Reyes Valdivia Andrés, Santos Africa Duque, Guaita Julia Ocaña, Gandarias Claudio
Department of Vascular and Endovascular Surgery, Ramón y Cajaĺs University Hospital, Madrid, Spain.
Int J Angiol. 2018 Mar;27(1):46-49. doi: 10.1055/s-0037-1602373. Epub 2017 May 2.

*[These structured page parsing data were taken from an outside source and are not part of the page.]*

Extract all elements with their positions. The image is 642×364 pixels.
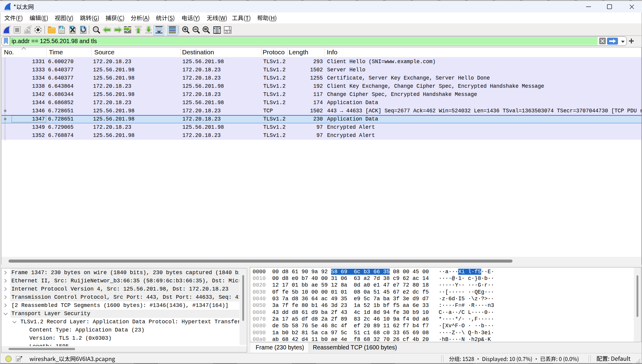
svg-text:3: 3: [229, 30, 230, 33]
svg-text:2: 2: [225, 30, 227, 33]
svg-text:0111: 0111: [60, 32, 64, 34]
svg-text:1: 1: [228, 26, 230, 30]
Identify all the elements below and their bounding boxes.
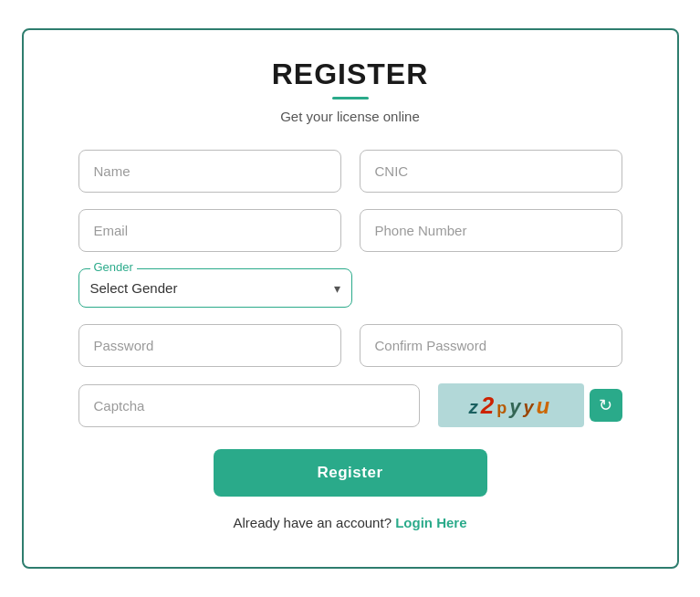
gender-section: Gender Select Gender Male Female Other ▾ [78,268,622,308]
email-field [78,209,341,252]
register-button[interactable]: Register [214,449,487,497]
gender-label: Gender [90,260,137,274]
subtitle: Get your license online [78,109,622,124]
captcha-input[interactable] [78,384,420,427]
title-underline [332,97,369,100]
password-field [78,324,341,367]
login-prompt: Already have an account? Login Here [78,515,622,530]
gender-wrapper: Gender Select Gender Male Female Other ▾ [78,268,352,308]
cnic-field [360,150,622,193]
confirm-password-field [360,324,622,367]
email-phone-row [78,209,622,252]
name-field [78,150,341,193]
name-input[interactable] [78,150,341,193]
name-cnic-row [78,150,622,193]
password-row [78,324,622,367]
password-input[interactable] [78,324,341,367]
cnic-input[interactable] [360,150,622,193]
captcha-row: z2pyyu ↻ [78,383,622,427]
already-text: Already have an account? [234,515,392,530]
confirm-password-input[interactable] [360,324,622,367]
page-title: REGISTER [78,58,622,91]
gender-select[interactable]: Select Gender Male Female Other [90,271,340,305]
captcha-visual: z2pyyu ↻ [438,383,622,427]
captcha-input-wrap [78,384,420,427]
email-input[interactable] [78,209,341,252]
register-form-container: REGISTER Get your license online Gender … [22,28,679,569]
captcha-display: z2pyyu [469,392,553,420]
captcha-refresh-button[interactable]: ↻ [590,389,622,422]
login-link[interactable]: Login Here [395,515,466,530]
phone-input[interactable] [360,209,622,252]
captcha-image: z2pyyu [438,383,584,427]
phone-field [360,209,622,252]
refresh-icon: ↻ [599,395,612,415]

To report a case of a high-risk patient treated with hypogastric chimney and aortic endograft for a native infrarenal aorta aneurysmal degeneration, 20 years after an aortobifemoral bypass procedure for severe iliac occlusive disease. A two-stage procedure was planned. The first stage was right internal iliac artery (IIA) embolization and simple angioplasty of left IIA. The second stage consisted of aortouniiliac endograft with femoral crossover and left IIA chimney. Femoral crossover complicated with early thrombosis, but a decision on conservative medical treatment with anticoagulation was made based on no rest pain or severe claudication. After 3 months the patient presented with moderate claudication alone. Scheduled computed tomography scan showed femoral crossover graft and aortic endograft thrombosis with left IIA patency. The axillofemoral bypass was scheduled a week later, and the patient discharged home. Preservation of pelvic circulation is mandatory to avoid life-threatening complications. The chimney technique demonstrates good patency and should be considered in the endovascular approach armamentarium for hypogastric artery revascularization.
报告一例高危患者,该患者在因严重髂动脉闭塞性疾病行主动脉双股动脉搭桥术后20年,因肾下腹主动脉瘤样变性接受了髂内动脉烟囱技术和主动脉腔内修复术治疗。
计划采用两阶段手术。第一阶段是右髂内动脉栓塞和左髂内动脉单纯血管成形术。第二阶段包括带股动脉交叉的主动脉单髂内动脉腔内修复术和左髂内动脉烟囱技术。
股动脉交叉处出现早期血栓形成,但鉴于患者无静息痛或严重间歇性跛行,决定采用抗凝保守药物治疗。3个月后,患者仅出现中度间歇性跛行。预定的计算机断层扫描显示股动脉交叉移植物和主动脉腔内修复术血栓形成,左髂内动脉通畅。一周后安排了腋股动脉搭桥术,患者出院回家。
保留盆腔循环对于避免危及生命的并发症至关重要。烟囱技术显示出良好的通畅性,在用于髂内动脉血运重建的血管内治疗手段中应予以考虑。